**Exercise description:** In the data below, one line contains "JMAG (407, 391)" and a later one contains "J_SAT_EUPORIE (56, 934)". Print both, with every line between them, exactly and alone.

**Given data:**

___

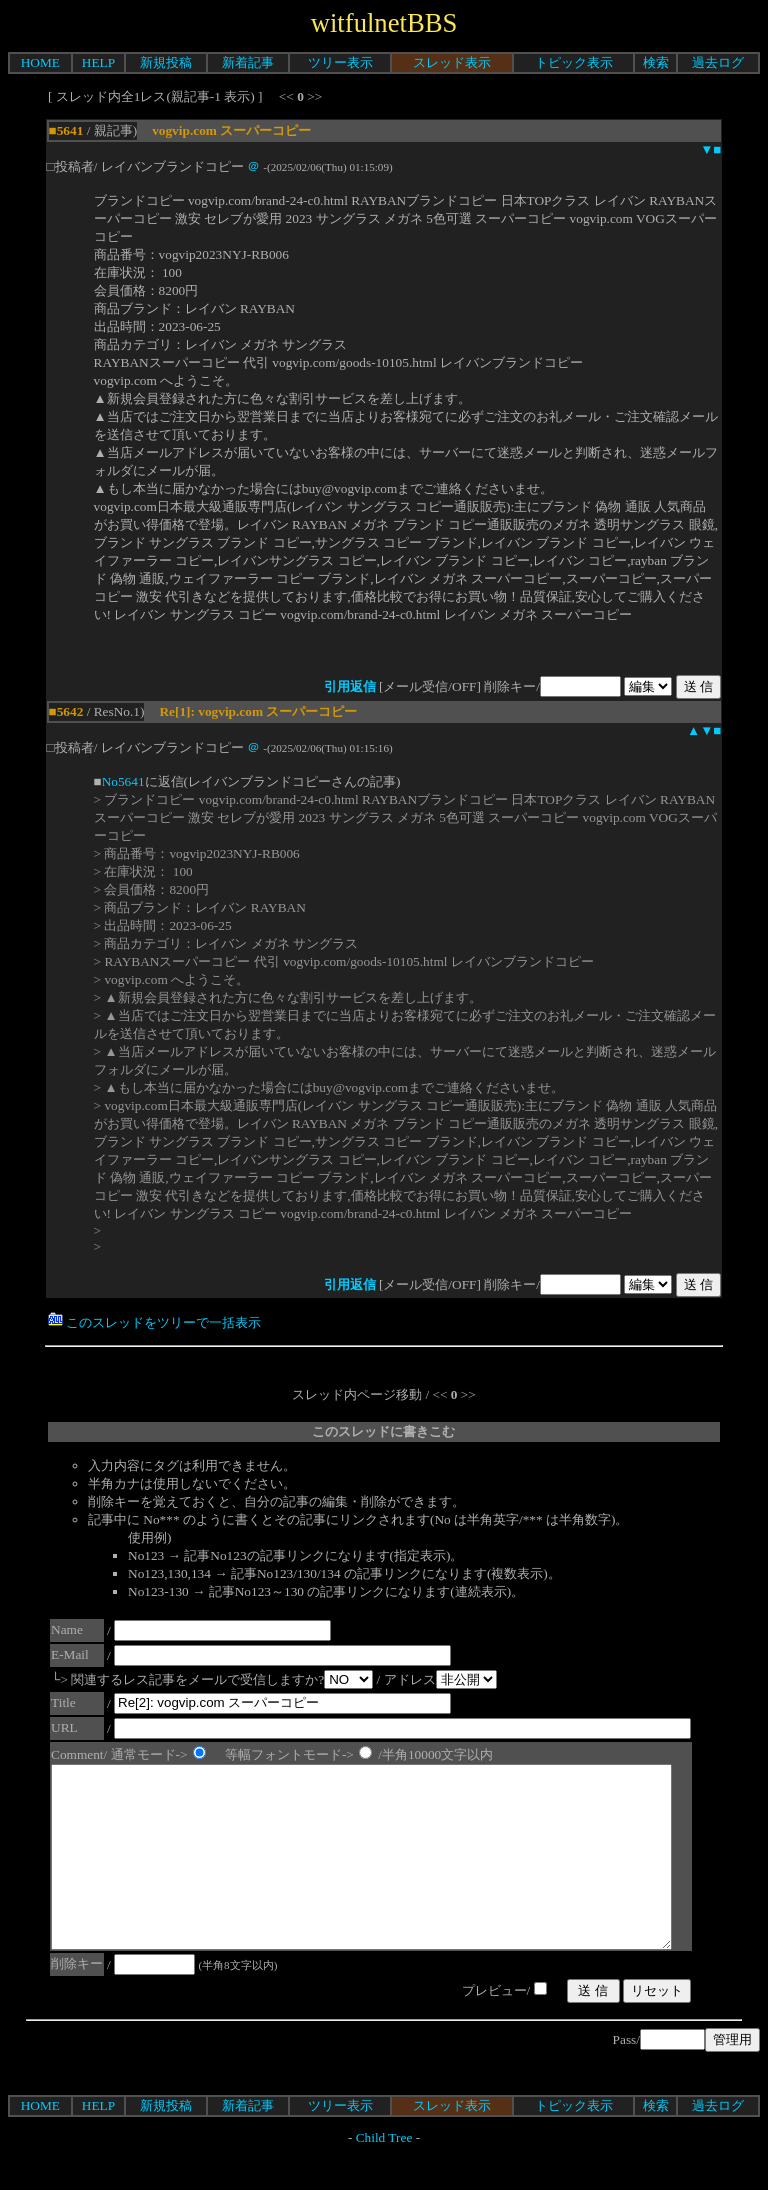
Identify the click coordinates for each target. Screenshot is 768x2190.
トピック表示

___

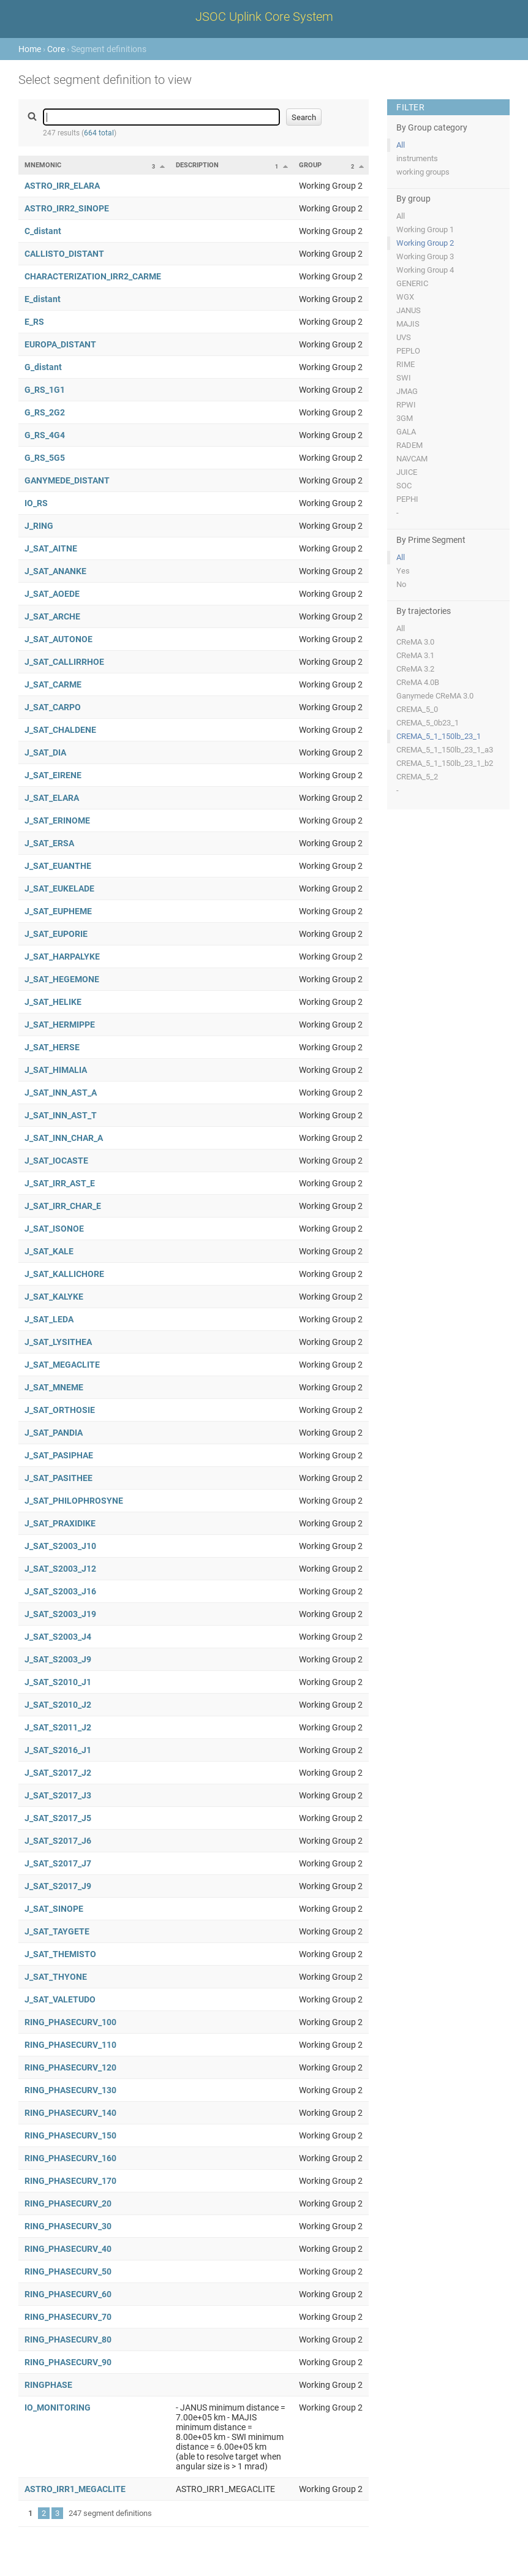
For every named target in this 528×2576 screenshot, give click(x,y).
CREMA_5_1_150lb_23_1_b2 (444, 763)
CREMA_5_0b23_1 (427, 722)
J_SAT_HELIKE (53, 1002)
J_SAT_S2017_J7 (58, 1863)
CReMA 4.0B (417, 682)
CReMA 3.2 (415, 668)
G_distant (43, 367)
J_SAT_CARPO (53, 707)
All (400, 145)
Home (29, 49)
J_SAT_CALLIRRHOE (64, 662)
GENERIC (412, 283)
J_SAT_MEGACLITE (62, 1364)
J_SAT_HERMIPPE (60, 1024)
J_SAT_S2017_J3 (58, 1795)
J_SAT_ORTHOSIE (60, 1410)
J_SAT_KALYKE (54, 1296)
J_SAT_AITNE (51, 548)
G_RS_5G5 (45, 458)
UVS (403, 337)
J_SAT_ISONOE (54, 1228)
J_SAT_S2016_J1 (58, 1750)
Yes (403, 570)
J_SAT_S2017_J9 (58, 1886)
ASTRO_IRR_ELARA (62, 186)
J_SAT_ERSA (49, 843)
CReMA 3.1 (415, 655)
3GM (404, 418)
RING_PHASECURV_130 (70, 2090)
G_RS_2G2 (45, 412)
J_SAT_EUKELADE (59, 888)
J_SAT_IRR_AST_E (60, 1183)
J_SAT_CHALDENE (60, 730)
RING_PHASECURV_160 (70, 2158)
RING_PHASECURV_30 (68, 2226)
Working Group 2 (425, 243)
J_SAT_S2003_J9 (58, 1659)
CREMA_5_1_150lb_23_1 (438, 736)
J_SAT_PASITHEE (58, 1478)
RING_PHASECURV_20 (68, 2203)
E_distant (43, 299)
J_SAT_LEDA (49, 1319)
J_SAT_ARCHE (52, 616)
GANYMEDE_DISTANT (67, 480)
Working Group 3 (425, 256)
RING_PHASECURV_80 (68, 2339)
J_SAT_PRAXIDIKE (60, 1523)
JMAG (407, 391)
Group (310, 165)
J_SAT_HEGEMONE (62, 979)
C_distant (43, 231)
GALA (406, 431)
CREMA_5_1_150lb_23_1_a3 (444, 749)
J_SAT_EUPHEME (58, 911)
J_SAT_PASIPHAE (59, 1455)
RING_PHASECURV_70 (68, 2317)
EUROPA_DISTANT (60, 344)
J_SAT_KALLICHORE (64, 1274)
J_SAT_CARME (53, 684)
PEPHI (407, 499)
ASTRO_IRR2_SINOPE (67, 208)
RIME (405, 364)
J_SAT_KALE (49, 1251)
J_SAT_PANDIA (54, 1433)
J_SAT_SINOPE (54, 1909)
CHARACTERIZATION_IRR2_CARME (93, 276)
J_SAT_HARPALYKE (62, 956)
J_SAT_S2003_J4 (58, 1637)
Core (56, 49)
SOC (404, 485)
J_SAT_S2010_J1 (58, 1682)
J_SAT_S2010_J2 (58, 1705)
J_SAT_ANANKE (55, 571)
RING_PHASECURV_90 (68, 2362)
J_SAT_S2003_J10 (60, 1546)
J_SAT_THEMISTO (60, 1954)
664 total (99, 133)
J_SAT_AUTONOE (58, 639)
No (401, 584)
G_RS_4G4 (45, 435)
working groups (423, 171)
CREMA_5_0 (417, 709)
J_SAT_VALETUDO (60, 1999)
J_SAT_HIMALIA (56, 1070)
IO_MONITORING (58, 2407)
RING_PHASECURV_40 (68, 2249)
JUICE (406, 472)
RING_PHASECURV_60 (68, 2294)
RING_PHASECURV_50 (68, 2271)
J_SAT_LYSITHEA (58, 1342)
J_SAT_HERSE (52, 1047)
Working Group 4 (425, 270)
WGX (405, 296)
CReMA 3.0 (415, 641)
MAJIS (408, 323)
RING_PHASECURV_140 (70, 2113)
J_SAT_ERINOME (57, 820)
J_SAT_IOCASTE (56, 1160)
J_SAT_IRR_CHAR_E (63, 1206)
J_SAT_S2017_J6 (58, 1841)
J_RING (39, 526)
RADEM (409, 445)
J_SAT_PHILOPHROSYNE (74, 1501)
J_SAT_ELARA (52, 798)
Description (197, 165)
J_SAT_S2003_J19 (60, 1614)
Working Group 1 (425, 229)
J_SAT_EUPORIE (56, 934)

___

**Expected answer:**
JMAG (407, 391)
Group (310, 165)
J_SAT_HEGEMONE (62, 979)
C_distant (43, 231)
GALA (406, 431)
CREMA_5_1_150lb_23_1_a3 (444, 749)
J_SAT_EUPHEME (58, 911)
J_SAT_PASIPHAE (59, 1455)
RING_PHASECURV_70 (68, 2317)
EUROPA_DISTANT (60, 344)
J_SAT_KALLICHORE (64, 1274)
J_SAT_CARME (53, 684)
PEPHI (407, 499)
ASTRO_IRR2_SINOPE (67, 208)
RIME (405, 364)
J_SAT_KALE (49, 1251)
J_SAT_PANDIA (54, 1433)
J_SAT_SINOPE (54, 1909)
CHARACTERIZATION_IRR2_CARME (93, 276)
J_SAT_HARPALYKE (62, 956)
J_SAT_S2003_J4 (58, 1637)
Core (56, 49)
SOC (404, 485)
J_SAT_S2010_J1 (58, 1682)
J_SAT_S2010_J2 (58, 1705)
J_SAT_ANANKE (55, 571)
RING_PHASECURV_90 (68, 2362)
J_SAT_S2003_J10 (60, 1546)
J_SAT_THEMISTO (60, 1954)
664 total (99, 133)
J_SAT_AUTONOE (58, 639)
No (401, 584)
G_RS_4G4 (45, 435)
working groups (423, 171)
CREMA_5_0 (417, 709)
J_SAT_VALETUDO (60, 1999)
J_SAT_HIMALIA (56, 1070)
IO_MONITORING (58, 2407)
RING_PHASECURV_40 (68, 2249)
JUICE (406, 472)
RING_PHASECURV_60 (68, 2294)
RING_PHASECURV_50 (68, 2271)
J_SAT_LYSITHEA (58, 1342)
J_SAT_HERSE (52, 1047)
Working Group 4 (425, 270)
WGX (405, 296)
CReMA 3.0 (415, 641)
MAJIS (408, 323)
RING_PHASECURV_140 (70, 2113)
J_SAT_ERINOME (57, 820)
J_SAT_IOCASTE (56, 1160)
J_SAT_IRR_CHAR_E (63, 1206)
J_SAT_S2017_J6 (58, 1841)
J_RING (39, 526)
RADEM (409, 445)
J_SAT_PHILOPHROSYNE (74, 1501)
J_SAT_ELARA (52, 798)
Description (197, 165)
J_SAT_S2003_J19 (60, 1614)
Working Group 1 (425, 229)
J_SAT_EUPORIE (56, 934)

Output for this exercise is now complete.